L’occasion fut vite trouvée : profitant de l’absence de mes parents, partis à un milier de kilomètres, j’avais organisé une soirée chez moi. Il m’a donc semblé tout à fait logique de l’y convier, ayant ainsi une bonne excuse pour le revoir sans pour autant donner l’impression d’organiser un rendez-vous en tête à tête.
Choper en soirée : la grande aventure
Lorsque nos yeux se sont croisés, rien ou presque n’avait changé. Si j’avais la certitude absolue de ne pas vouloir entamer une relation sérieuse avec lui, la partie subnombril de mon corps était intenable, – d’autant plus que le mignon pré-pubère avait laissé place au sosie presque parfait d’Ezra Miller.
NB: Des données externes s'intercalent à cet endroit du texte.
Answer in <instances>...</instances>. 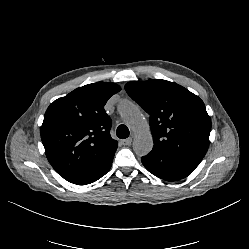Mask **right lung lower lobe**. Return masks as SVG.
I'll use <instances>...</instances> for the list:
<instances>
[{
  "instance_id": "right-lung-lower-lobe-1",
  "label": "right lung lower lobe",
  "mask_w": 249,
  "mask_h": 249,
  "mask_svg": "<svg viewBox=\"0 0 249 249\" xmlns=\"http://www.w3.org/2000/svg\"><path fill=\"white\" fill-rule=\"evenodd\" d=\"M114 154L115 152L110 154L102 163H100L97 167H95L92 171H90L86 175L71 182L78 185H85L98 180L109 171L112 165Z\"/></svg>"
}]
</instances>
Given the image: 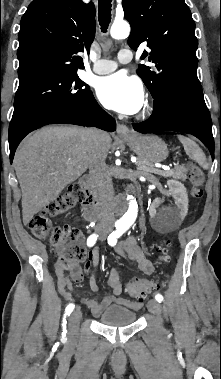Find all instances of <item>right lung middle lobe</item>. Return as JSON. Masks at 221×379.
<instances>
[{"label": "right lung middle lobe", "instance_id": "obj_1", "mask_svg": "<svg viewBox=\"0 0 221 379\" xmlns=\"http://www.w3.org/2000/svg\"><path fill=\"white\" fill-rule=\"evenodd\" d=\"M91 93L76 71L43 74L20 81L9 125V140L40 119L87 100Z\"/></svg>", "mask_w": 221, "mask_h": 379}]
</instances>
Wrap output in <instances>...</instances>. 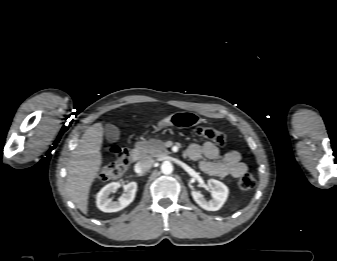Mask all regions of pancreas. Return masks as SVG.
Segmentation results:
<instances>
[{
    "label": "pancreas",
    "mask_w": 337,
    "mask_h": 261,
    "mask_svg": "<svg viewBox=\"0 0 337 261\" xmlns=\"http://www.w3.org/2000/svg\"><path fill=\"white\" fill-rule=\"evenodd\" d=\"M137 148L141 151L143 158H156L168 154L165 144L161 140L150 139L137 143Z\"/></svg>",
    "instance_id": "cf45deb5"
}]
</instances>
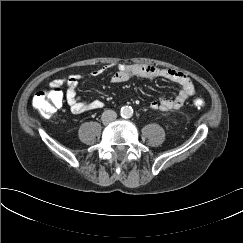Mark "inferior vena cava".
I'll return each instance as SVG.
<instances>
[{
	"mask_svg": "<svg viewBox=\"0 0 243 243\" xmlns=\"http://www.w3.org/2000/svg\"><path fill=\"white\" fill-rule=\"evenodd\" d=\"M117 118V114L113 110H105L102 114V122L104 125L110 124Z\"/></svg>",
	"mask_w": 243,
	"mask_h": 243,
	"instance_id": "inferior-vena-cava-1",
	"label": "inferior vena cava"
}]
</instances>
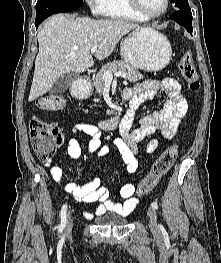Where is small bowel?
<instances>
[{"label":"small bowel","mask_w":221,"mask_h":263,"mask_svg":"<svg viewBox=\"0 0 221 263\" xmlns=\"http://www.w3.org/2000/svg\"><path fill=\"white\" fill-rule=\"evenodd\" d=\"M123 93L128 96L131 108H138L146 101L157 100L161 94L167 96L161 110L143 116L134 129H131V120L128 123H123L120 128V135L112 141V145L124 163V174H133L138 168L140 142L155 133L171 139L188 112V104L180 83L175 79L140 82L135 84L133 88L125 89ZM71 132L73 136L67 139V152L75 160L80 159L83 154L80 143L74 137L80 133L90 137L87 143L89 153L103 156L110 150V147L103 143L101 130L97 126L77 123L72 127ZM158 145L157 139H151L147 143L146 152L154 153ZM45 166H51V162L45 161ZM50 174L54 181L61 182L63 171L60 167L52 166ZM65 191L77 202L98 203L95 210L96 215H102L109 211L126 216L133 212L139 203L134 195L135 187L132 183H126L121 187V202L112 201L109 198L108 190L101 186L99 177H94L90 182L83 185L74 182L67 183ZM85 216L90 217L92 213L86 212Z\"/></svg>","instance_id":"c3829d8e"}]
</instances>
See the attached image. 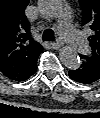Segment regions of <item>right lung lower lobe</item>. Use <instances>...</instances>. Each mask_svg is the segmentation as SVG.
I'll return each instance as SVG.
<instances>
[{
	"label": "right lung lower lobe",
	"instance_id": "98d812e1",
	"mask_svg": "<svg viewBox=\"0 0 100 118\" xmlns=\"http://www.w3.org/2000/svg\"><path fill=\"white\" fill-rule=\"evenodd\" d=\"M39 56V55H38ZM38 58V57H37ZM37 58L36 60L31 64L30 68L28 69V71L26 72L25 75H23L21 78H19V80L16 81H24L27 80L30 76H32L35 72H36V63H37Z\"/></svg>",
	"mask_w": 100,
	"mask_h": 118
}]
</instances>
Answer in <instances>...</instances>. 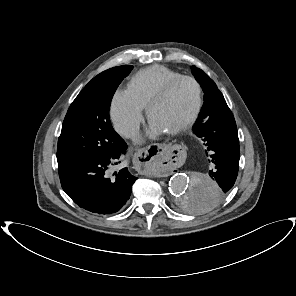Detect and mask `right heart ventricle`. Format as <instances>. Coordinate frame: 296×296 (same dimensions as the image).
<instances>
[{
    "label": "right heart ventricle",
    "mask_w": 296,
    "mask_h": 296,
    "mask_svg": "<svg viewBox=\"0 0 296 296\" xmlns=\"http://www.w3.org/2000/svg\"><path fill=\"white\" fill-rule=\"evenodd\" d=\"M182 76L170 68L153 65L138 71L127 84V92L143 108L169 82Z\"/></svg>",
    "instance_id": "e07e8e85"
}]
</instances>
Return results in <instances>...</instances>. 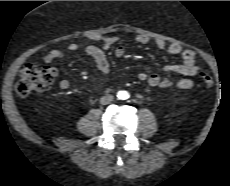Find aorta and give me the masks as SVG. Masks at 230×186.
I'll list each match as a JSON object with an SVG mask.
<instances>
[{
  "instance_id": "762f6f07",
  "label": "aorta",
  "mask_w": 230,
  "mask_h": 186,
  "mask_svg": "<svg viewBox=\"0 0 230 186\" xmlns=\"http://www.w3.org/2000/svg\"><path fill=\"white\" fill-rule=\"evenodd\" d=\"M117 97L119 99H127L129 97V94L127 91H119Z\"/></svg>"
}]
</instances>
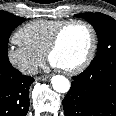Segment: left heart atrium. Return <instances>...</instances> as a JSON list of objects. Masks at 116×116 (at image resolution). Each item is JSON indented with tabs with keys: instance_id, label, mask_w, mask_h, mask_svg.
I'll return each mask as SVG.
<instances>
[{
	"instance_id": "obj_1",
	"label": "left heart atrium",
	"mask_w": 116,
	"mask_h": 116,
	"mask_svg": "<svg viewBox=\"0 0 116 116\" xmlns=\"http://www.w3.org/2000/svg\"><path fill=\"white\" fill-rule=\"evenodd\" d=\"M50 66L55 69H60V67L52 61H50Z\"/></svg>"
}]
</instances>
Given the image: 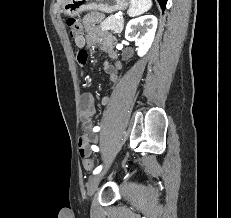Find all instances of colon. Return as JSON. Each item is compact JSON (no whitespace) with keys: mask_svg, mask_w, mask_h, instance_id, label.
Returning <instances> with one entry per match:
<instances>
[{"mask_svg":"<svg viewBox=\"0 0 231 218\" xmlns=\"http://www.w3.org/2000/svg\"><path fill=\"white\" fill-rule=\"evenodd\" d=\"M66 25L68 27L69 35L71 38L74 40L80 37H83L84 33V26L80 23L79 20L73 17H69L66 19ZM80 56H85L87 58V52L85 50H80L78 53V58ZM83 157V167L86 170H91L94 167V162L91 158L87 156H82Z\"/></svg>","mask_w":231,"mask_h":218,"instance_id":"5ec220e1","label":"colon"}]
</instances>
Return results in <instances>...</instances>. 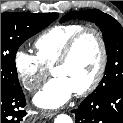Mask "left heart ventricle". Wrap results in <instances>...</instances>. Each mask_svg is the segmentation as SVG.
<instances>
[{"mask_svg":"<svg viewBox=\"0 0 123 123\" xmlns=\"http://www.w3.org/2000/svg\"><path fill=\"white\" fill-rule=\"evenodd\" d=\"M100 61L99 43L93 34H87L76 45L69 61L53 71L65 78L74 91L85 87L93 78Z\"/></svg>","mask_w":123,"mask_h":123,"instance_id":"obj_1","label":"left heart ventricle"}]
</instances>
Comme une belle revanche pour la pré-adolescente au physique ingrat souhaitant lui tenir la main que j’étais jadis, j’avais très envie de lui faire découvrir le dessous de ma couette. La seule différence, c’est que cette fois-ci, je pouvais percevoir dans son regard la réciprocité du trouble que je ressentais
.
Au cours de la soirée, on s’est plus ou moins tout le temps tournés autour, des regards appuyés aux mains qui se baladent en passant par les lèvres qui se rapprochent et s’éloignent, pour faire monter la pression. Au bout d’un moment, n’y tenant plus, on a voulu s’éclipser un peu des quelques trente autres convives. Mais où aller pour batifoler en toute impunité, sachant que :
- La porte de ma chambre ne fermait pas à clé,
- Le lit de mes parents, c’était no way,
- J’ai peur des insectes, donc pour la pelouse au fond du jardin, c’était mal barré,
- Les autres pièces étaient bondées de gens en train de festoyer,
- Avoir des relations dans les toilettes ? Je m’y suis toujours refusée.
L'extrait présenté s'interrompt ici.